__Exercise details__: Transcribe the entries below exactly from their first line through the line containing "Decoration Mayfair", and let no picture into the copy.

Collected data:
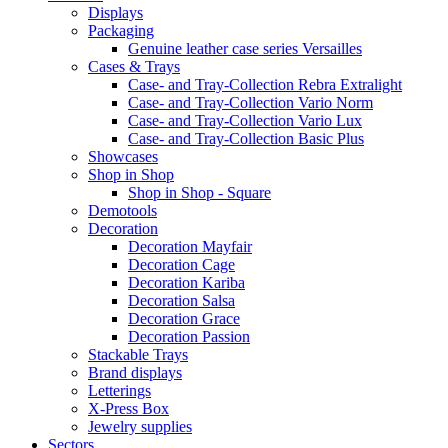
Displays
Packaging
Genuine leather case series Versailles
Cases & Trays
Case- and Tray-Collection Rebra Extralight
Case- and Tray-Collection Vario Norm
Case- and Tray-Collection Vario Lux
Case- and Tray-Collection Basic Plus
Showcases
Shop in Shop
Shop in Shop - Square
Demotools
Decoration
Decoration Mayfair
Decoration Cage
Decoration Kariba
Decoration Salsa
Decoration Grace
Decoration Passion
Stackable Trays
Brand displays
Letterings
X-Press Box
Jewelry supplies
Sectors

__Your solution__:
Displays
Packaging
Genuine leather case series Versailles
Cases & Trays
Case- and Tray-Collection Rebra Extralight
Case- and Tray-Collection Vario Norm
Case- and Tray-Collection Vario Lux
Case- and Tray-Collection Basic Plus
Showcases
Shop in Shop
Shop in Shop - Square
Demotools
Decoration
Decoration Mayfair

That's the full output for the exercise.